/Disaster-Tweets-Classification

Predicting which Tweets are about real disasters and which one’s aren’t.

Primary LanguageJupyter Notebook

Disaster-Tweets-Classification

Predict which Tweets are about real disasters and which ones are not.

Twitter has become an important communication channel in times of emergency. The ubiquitousness of smartphones enables people to announce an emergency they’re observing in real-time. Because of this, more agencies are interested in programatically monitoring Twitter (i.e. disaster relief organizations and news agencies).

But, it’s not always clear whether a person’s words are actually announcing a disaster. The task is to build a machine learning model that predicts which Tweets are about real disasters and which one’s aren’t.

Dataset

The dataset has been acquired from the Kaggel Competition -Real or Not? NLP with Disaster Tweets.

Each sample in the train and test set has the following information:

  • The text of a tweet
  • A keyword from that tweet (although this may be blank!)
  • The location the tweet was sent from (may also be blank)

Acknowledgments

This dataset was created by the company figure-eight and originally shared on their ‘Data For Everyone’ website here.

Tweet source: https://twitter.com/AnyOtherAnnaK/status/629195955506708480

Initial Research and References Used

The problem is a typical text classification problem.

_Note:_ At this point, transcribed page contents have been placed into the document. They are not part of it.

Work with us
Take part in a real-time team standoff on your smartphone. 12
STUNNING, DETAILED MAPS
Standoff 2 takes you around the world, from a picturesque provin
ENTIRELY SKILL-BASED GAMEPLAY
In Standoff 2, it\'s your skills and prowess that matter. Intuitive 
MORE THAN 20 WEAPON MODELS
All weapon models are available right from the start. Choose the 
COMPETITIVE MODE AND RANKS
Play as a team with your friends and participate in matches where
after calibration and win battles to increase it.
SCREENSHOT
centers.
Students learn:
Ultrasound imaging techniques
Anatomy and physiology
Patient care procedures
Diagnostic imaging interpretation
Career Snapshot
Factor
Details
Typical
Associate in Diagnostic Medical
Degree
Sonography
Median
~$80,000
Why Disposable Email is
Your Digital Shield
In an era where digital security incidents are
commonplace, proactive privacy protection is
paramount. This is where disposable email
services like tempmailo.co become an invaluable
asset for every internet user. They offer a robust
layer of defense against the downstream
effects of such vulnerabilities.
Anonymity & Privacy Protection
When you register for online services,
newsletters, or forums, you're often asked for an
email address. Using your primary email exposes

I used the approach mentioned in the paper Universal Language Model Fine-tuning for Text Classification by Jeremy Howard and Sebastian Ruder.

ULMFiT used a state-of-the-art language model at the time, the AWD-LSTM. The AWD-LSTM is a regular LSTM with tuned dropout hyper-parameters.

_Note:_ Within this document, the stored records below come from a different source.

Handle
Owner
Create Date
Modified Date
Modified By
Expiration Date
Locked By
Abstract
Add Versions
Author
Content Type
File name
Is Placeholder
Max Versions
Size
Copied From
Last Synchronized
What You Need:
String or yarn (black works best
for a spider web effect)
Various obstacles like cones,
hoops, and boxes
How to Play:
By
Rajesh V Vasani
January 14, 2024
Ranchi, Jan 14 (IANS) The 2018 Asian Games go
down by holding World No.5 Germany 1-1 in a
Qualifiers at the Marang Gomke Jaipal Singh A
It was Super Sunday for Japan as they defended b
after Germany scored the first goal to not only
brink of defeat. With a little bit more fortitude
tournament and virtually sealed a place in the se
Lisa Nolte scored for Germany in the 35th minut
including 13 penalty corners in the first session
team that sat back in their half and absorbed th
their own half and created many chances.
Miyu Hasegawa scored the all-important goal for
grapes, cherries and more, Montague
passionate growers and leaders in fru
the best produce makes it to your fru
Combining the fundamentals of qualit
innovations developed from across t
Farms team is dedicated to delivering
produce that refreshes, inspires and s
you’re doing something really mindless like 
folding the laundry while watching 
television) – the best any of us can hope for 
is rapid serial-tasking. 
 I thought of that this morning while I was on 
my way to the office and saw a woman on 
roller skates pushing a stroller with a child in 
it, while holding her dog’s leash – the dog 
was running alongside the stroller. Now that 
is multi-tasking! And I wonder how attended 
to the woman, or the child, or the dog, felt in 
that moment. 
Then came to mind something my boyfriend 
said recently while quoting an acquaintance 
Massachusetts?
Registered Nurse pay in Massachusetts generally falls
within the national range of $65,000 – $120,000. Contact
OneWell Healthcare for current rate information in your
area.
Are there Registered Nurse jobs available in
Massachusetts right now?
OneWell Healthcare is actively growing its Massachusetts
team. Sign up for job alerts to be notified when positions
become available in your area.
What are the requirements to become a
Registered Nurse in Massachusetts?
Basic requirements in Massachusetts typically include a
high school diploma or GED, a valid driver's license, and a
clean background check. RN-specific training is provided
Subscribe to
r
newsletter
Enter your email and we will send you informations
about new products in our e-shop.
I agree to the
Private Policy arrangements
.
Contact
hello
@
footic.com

Validation error rates for supervised and semi-supervised ULMFiT vs. training from scratch with different numbers of training examples on IMDb:

High level ULMFiT approach (IMDb example)

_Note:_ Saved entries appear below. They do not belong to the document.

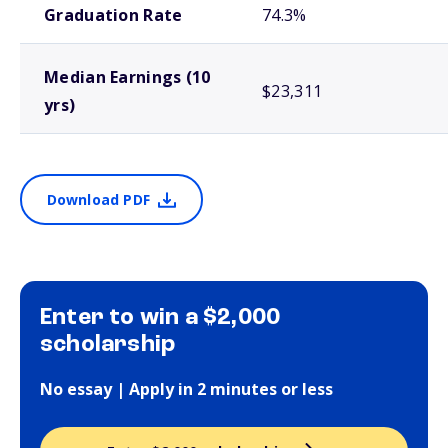
Graduation Rate
74.3%
Median Earnings (10
$23,311
yrs)
Download PDF
Enter to win a $2,000
scholarship
No essay | Apply in 2 minutes or less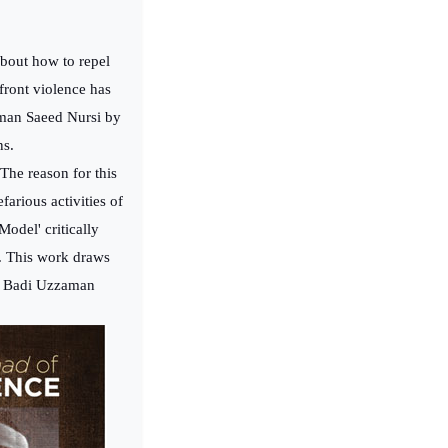
about how to repel
front violence has
man Saeed Nursi by
ns.
The reason for this
arious activities of
odel' critically
d. This work draws
 of Badi Uzzaman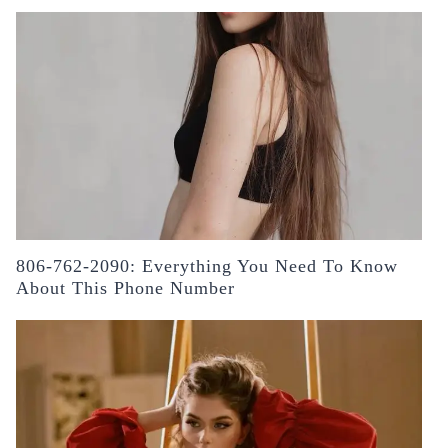
806-762-2090: Everything You Need To Know
About This Phone Number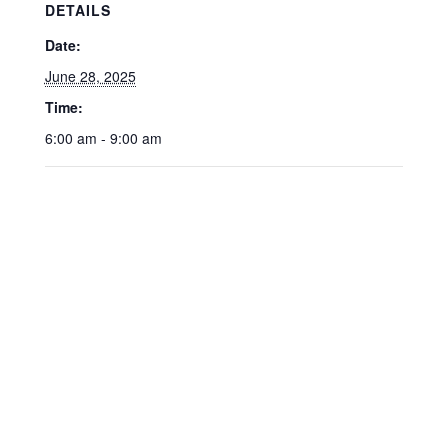
DETAILS
Date:
June 28, 2025
Time:
6:00 am - 9:00 am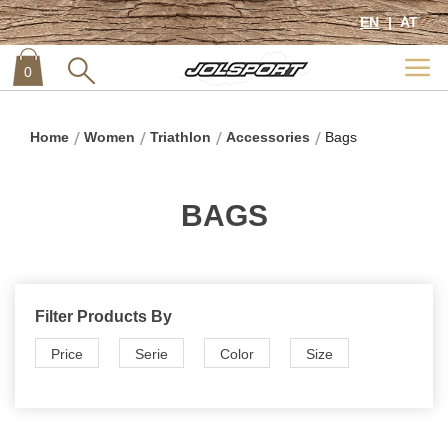
EN
AT
0
item
0
Home
Women
Triathlon
Accessories
Bags
BAGS
Filter Products By
Price
Serie
Color
Size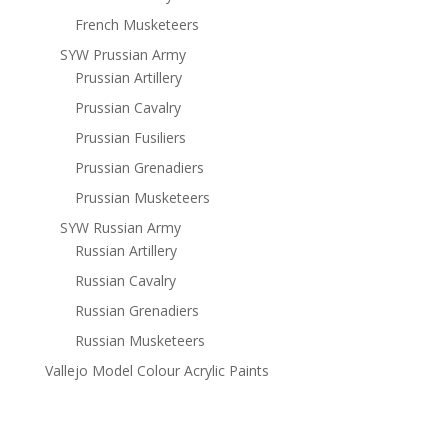
French Musketeers
SYW Prussian Army
Prussian Artillery
Prussian Cavalry
Prussian Fusiliers
Prussian Grenadiers
Prussian Musketeers
SYW Russian Army
Russian Artillery
Russian Cavalry
Russian Grenadiers
Russian Musketeers
Vallejo Model Colour Acrylic Paints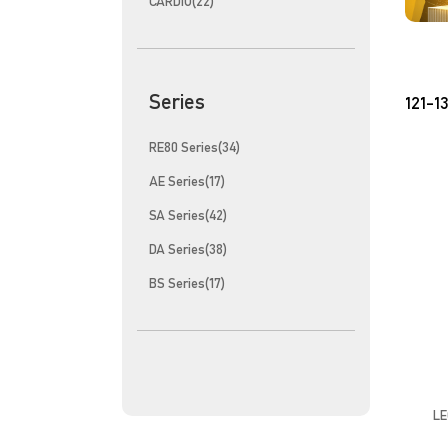
CARDIO(22)
Series
121-13
RE80 Series(34)
AE Series(17)
SA Series(42)
DA Series(38)
BS Series(17)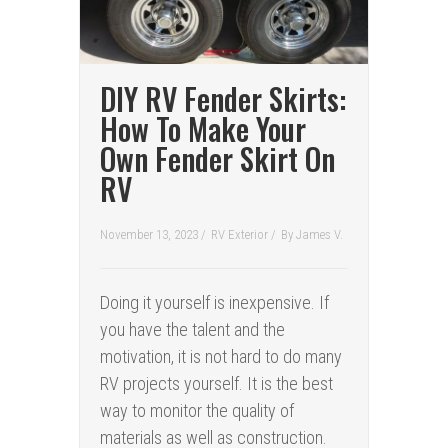
DIY RV Fender Skirts:
How To Make Your
Own Fender Skirt On
RV
November 13, 2023 /
RV Exterior
/
By
James V.
Doing it yourself is inexpensive. If
you have the talent and the
motivation, it is not hard to do many
RV projects yourself. It is the best
way to monitor the quality of
materials as well as construction.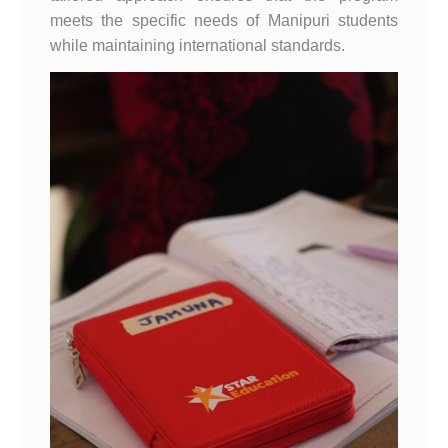
meets the specific needs of Manipuri students
while maintaining international standards.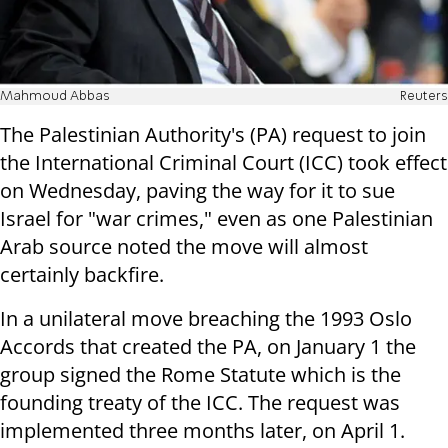
Mahmoud Abbas
Reuters
The Palestinian Authority's (PA) request to join
the International Criminal Court (ICC) took effect
on Wednesday, paving the way for it to sue
Israel for "war crimes," even as one Palestinian
Arab source noted the move will almost
certainly backfire.
In a unilateral move breaching the 1993 Oslo
Accords that created the PA, on January 1 the
group signed the Rome Statute which is the
founding treaty of the ICC. The request was
implemented three months later, on April 1.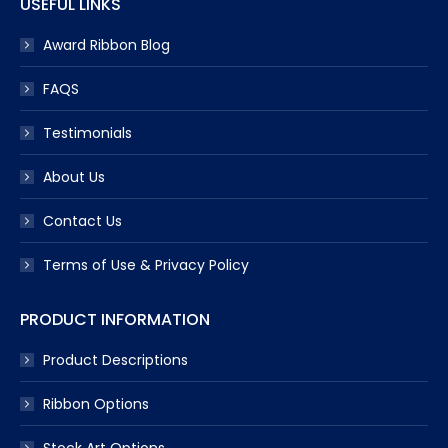
USEFUL LINKS
Award Ribbon Blog
FAQS
Testimonials
About Us
Contact Us
Terms of Use & Privacy Policy
PRODUCT INFORMATION
Product Descriptions
Ribbon Options
Stock Art Options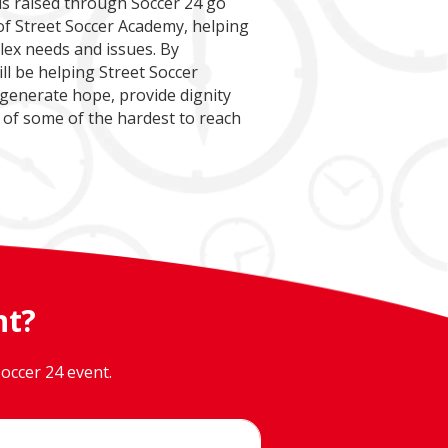
nds raised through Soccer 24 go
f Street Soccer Academy, helping
lex needs and issues. By
ll be helping Street Soccer
 generate hope, provide dignity
 of some of the hardest to reach
nt?
occer 24 event.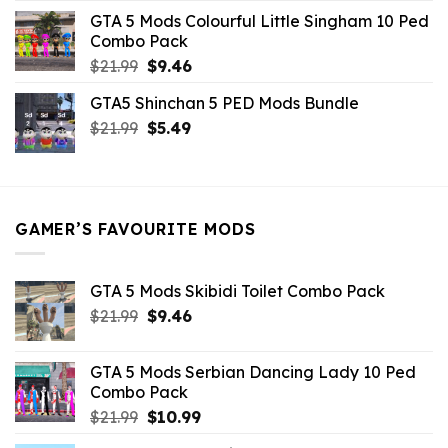
was:
is:
GTA 5 Mods Colourful Little Singham 10 Ped
$10.99.
$9.02.
Combo Pack
Original
Current
$
21.99
$
9.46
price
price
GTA5 Shinchan 5 PED Mods Bundle
was:
is:
Original
Current
$
21.99
$21.99.
$
5.49
$9.46.
price
price
was:
is:
$21.99.
$5.49.
GAMER’S FAVOURITE MODS
GTA 5 Mods Skibidi Toilet Combo Pack
Original
Current
$
21.99
$
9.46
price
price
was:
is:
GTA 5 Mods Serbian Dancing Lady 10 Ped
$21.99.
$9.46.
Combo Pack
Original
Current
$
21.99
$
10.99
price
price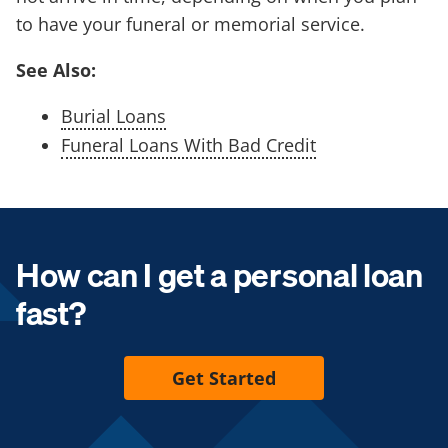
to have your funeral or memorial service.
See Also:
Burial Loans
Funeral Loans With Bad Credit
How can I get a personal loan
fast?
Get Started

The approach involves fine-tuning a pre-trained language model in un-supervised manner and then using the encoder to build the classifier.

Other improvements used:

  • Slanted Triangular Learning Rates
  • Discriminate Learning Rate
  • Gradual unfreezing

The images are taken from the fastai NLP page.

Code:

The code is written using fastai modules based on pytorch.

Kaggle Kernel is used to code the whole project. The notebook can be viewed here.

Results:

  • Got a public score of 0.80764 on the competition's test set.

Loss Plot:

The notebook can be easily viewed here.

    The Project is in progress for further improvement in performance scores.